Nobody intentionally wants to fail at personal finance, so why then are we so tragically awful at it?
A tiny sampling of reasons includes:
- A lack of personal finance education on how to succeed (and zero time invested to change that).
- The use of money as a status symbol.
- A misguided belief that more stuff = more happiness.
- Lack of discipline and/or personal responsibility.
- Lack of gratitude for what one has.
- The negative impact of debt.
- Inadequate income to cover spending levels.
- Choosing convenience over savings.
- Fear of missing out.
And that’s just to name a few…
There are millions of articles written on these topics, and even if you have failed at personal finance, you’re probably at least aware of what the reasons are.
There is, however, one massive area that I think is often overlooked in personal finance: managing the gap between your reality and your financial goals.

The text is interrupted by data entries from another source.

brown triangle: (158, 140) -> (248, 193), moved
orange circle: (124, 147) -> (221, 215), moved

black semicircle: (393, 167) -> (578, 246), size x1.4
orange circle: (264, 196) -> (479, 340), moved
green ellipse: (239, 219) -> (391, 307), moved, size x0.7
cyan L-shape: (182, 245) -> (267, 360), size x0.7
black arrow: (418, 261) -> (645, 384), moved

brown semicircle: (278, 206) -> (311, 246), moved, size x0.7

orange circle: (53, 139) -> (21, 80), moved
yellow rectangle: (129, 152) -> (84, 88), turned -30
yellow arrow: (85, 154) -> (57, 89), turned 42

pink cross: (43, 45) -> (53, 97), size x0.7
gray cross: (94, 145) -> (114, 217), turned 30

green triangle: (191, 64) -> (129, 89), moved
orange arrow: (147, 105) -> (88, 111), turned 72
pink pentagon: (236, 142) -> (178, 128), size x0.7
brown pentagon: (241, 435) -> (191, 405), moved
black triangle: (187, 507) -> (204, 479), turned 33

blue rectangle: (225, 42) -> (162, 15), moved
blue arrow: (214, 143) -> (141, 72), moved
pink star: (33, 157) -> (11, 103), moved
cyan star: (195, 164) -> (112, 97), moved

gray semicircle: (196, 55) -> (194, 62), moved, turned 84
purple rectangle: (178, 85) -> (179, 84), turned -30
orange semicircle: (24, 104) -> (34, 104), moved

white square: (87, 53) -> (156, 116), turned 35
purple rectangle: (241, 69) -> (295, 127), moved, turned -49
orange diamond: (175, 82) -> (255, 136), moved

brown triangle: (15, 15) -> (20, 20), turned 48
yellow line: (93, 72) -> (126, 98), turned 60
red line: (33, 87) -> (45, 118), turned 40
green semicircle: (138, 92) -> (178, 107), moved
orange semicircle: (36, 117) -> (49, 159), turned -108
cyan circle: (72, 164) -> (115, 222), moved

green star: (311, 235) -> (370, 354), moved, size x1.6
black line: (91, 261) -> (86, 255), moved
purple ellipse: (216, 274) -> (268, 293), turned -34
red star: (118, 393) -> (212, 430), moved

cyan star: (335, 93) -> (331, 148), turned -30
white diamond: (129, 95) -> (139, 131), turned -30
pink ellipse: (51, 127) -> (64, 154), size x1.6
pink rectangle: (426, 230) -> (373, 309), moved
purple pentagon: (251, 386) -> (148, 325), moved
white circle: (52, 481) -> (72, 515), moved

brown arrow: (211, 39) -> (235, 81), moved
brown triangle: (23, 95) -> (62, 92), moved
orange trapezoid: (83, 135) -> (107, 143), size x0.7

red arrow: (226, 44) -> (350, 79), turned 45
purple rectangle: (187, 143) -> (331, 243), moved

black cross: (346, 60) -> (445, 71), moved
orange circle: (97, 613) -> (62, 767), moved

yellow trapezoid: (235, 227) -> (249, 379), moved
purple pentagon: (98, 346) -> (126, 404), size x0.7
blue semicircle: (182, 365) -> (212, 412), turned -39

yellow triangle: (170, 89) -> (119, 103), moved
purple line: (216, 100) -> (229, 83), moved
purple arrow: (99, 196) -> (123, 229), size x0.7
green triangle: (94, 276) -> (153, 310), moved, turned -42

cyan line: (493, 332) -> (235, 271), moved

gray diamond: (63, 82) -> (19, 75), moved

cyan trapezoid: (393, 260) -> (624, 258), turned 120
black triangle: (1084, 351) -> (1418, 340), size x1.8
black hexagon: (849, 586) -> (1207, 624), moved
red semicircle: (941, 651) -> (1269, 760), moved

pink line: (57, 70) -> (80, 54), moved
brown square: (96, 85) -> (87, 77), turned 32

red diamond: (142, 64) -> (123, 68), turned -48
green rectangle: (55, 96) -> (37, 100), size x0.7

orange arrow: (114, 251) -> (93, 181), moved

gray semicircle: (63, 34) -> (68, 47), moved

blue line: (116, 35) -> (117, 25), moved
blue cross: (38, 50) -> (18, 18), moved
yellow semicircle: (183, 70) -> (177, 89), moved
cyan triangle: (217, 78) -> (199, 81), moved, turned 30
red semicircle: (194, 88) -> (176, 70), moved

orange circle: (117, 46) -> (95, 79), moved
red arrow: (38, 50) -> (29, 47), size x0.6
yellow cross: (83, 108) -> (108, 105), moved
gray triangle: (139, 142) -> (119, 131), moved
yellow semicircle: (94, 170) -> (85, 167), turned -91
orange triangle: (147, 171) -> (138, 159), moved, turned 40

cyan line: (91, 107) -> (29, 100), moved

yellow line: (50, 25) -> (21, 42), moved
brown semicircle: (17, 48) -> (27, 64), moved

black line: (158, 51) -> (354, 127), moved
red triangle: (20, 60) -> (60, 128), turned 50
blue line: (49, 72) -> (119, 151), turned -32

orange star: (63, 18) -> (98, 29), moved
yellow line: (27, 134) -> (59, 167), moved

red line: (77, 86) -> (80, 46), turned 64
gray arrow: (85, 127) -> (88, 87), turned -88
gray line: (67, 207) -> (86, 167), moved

Even those who fail at personal finance have likely set financial goals at one point or another, whether it’s getting out of debt, saving up for a big purchase, or reaching financial independence and retirement.
But there is often a huge gap between our present reality and where we want to get to (our potential). That’s a problem. If that gap is too big, it can lead to a sense of hopelessness and paralysis.
The challenge is that we all have to start somewhere. And most of us start from ground zero (or below).
I know what it’s like to be miserable in a job but have no savings to be able to walk away from it. I know what it’s like to have a bigger mortgage than I could really afford and see no clear path out of it. I know what it’s like to look at a retirement number and be crushed by the magnitude of how many decades, years, weeks, days, and soul-crushing hours stood between me and that goal.
The bigger the gap between our reality and our goals, the easier it is to give up entirely and revert back to poor habits.
So what’s the secret to overcoming this challenge?
Setting short-term, but audacious goals that you can immediately act upon. The process looks like this:
- Keep the long-term goal in mind, but set short-term goals to get started (starting is the hardest part).
- Track your efforts and progress.
- Repeat until you’ve reached your long-term goal.
Your long-term goal is to retire in 20 years. But you have zero net worth, zero retirement savings, and a personal savings rate of zero. To get to retirement in 20 years, your personal savings rate would need to be ~45% over that time. That’s a huge gap.
You know what your long-term goal is, so your short-term goal should be to get to 45%, or better yet – ASAP. Your short-term goals could be:
- Track all of your spending by category in a budget spreadsheet.
- List the 5 changes you can make in the next week to boost your personal savings rate to 10%.
- List the 10 changes you can make in the next month to boost your personal savings rate to 25%.
- List the 25 changes you can make in the next year to boost your personal savings rate to 50%… and so on.
Once you’ve done those things – track it to see your progress, persist, and repeat.
If you get good at this, it is amazing how second nature it becomes and how easily you can blow away your initial time-frames to achievement.